In June 2026, three former SkyUp Airlines Boeing 737-800 were transferred to the Belarusian national airline Belavia under temporary Gambian registrations. The delivery followed the companies previous acquisition of three Airbus A330-200 aircraft through the West African nation to sidestep sanctions. Earlier in 2022, SkyUp Airlines had stated that it was willing to lease its aircraft to any airline in the world which does not operate flights to Russia or Belarus.

In a comment to Radio Free Europe/Radio Liberty, SkyUp Airlines confirmed that the transfer had taken place, but that it was out of their control, as the aircraft had been returned to their lessor.

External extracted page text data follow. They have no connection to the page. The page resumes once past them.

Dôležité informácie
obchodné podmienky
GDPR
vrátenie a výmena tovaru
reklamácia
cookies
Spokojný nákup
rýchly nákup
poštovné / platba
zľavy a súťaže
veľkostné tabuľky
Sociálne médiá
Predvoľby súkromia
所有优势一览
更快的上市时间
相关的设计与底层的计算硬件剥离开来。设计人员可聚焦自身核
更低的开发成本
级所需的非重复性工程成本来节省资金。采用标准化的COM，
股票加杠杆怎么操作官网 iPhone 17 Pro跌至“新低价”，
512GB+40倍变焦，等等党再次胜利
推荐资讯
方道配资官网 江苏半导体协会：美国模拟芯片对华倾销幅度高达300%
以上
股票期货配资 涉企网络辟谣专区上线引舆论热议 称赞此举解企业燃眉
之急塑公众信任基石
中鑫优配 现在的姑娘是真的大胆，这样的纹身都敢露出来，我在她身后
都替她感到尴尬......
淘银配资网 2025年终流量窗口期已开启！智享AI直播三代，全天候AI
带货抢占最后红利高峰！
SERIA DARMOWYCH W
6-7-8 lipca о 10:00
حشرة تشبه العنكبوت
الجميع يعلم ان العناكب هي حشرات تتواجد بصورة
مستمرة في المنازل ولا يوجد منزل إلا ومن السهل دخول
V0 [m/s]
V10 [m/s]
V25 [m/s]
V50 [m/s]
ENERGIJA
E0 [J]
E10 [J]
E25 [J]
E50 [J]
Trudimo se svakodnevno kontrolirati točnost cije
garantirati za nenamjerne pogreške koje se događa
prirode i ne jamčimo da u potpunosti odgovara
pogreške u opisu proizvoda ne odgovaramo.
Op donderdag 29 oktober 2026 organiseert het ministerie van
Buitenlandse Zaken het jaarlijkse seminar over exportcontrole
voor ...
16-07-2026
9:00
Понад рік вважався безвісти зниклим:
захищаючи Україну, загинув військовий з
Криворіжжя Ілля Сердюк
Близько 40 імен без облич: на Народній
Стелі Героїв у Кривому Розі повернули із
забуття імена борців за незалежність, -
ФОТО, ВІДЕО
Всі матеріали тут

We decommissioned them and returned the aircraft to the lessor in January 2026. After returning them, we had nothing to do with their future fate. The transfer of the planes to the lessor was carried out in the United Arab Emirates. Therefore, it is incorrect to say that these were our planes, rather that they were Boeing 737-800s, which until January 2026 were in the fleet of SkyUp Airlines.
— SkyUp Airlines representative

In its biannual report published on 6 August 2026, Belavia confirmed that it had taken delivery of the three Boeing 737-800 aircraft, allowing to the airline to increase its carrying capacity, develop its route network further, and provide greater ease of scheduling.

==In popular culture==
The aircraft and uniform of SkyUp flight attendants appear in Max Barskih’s video "Just Fly".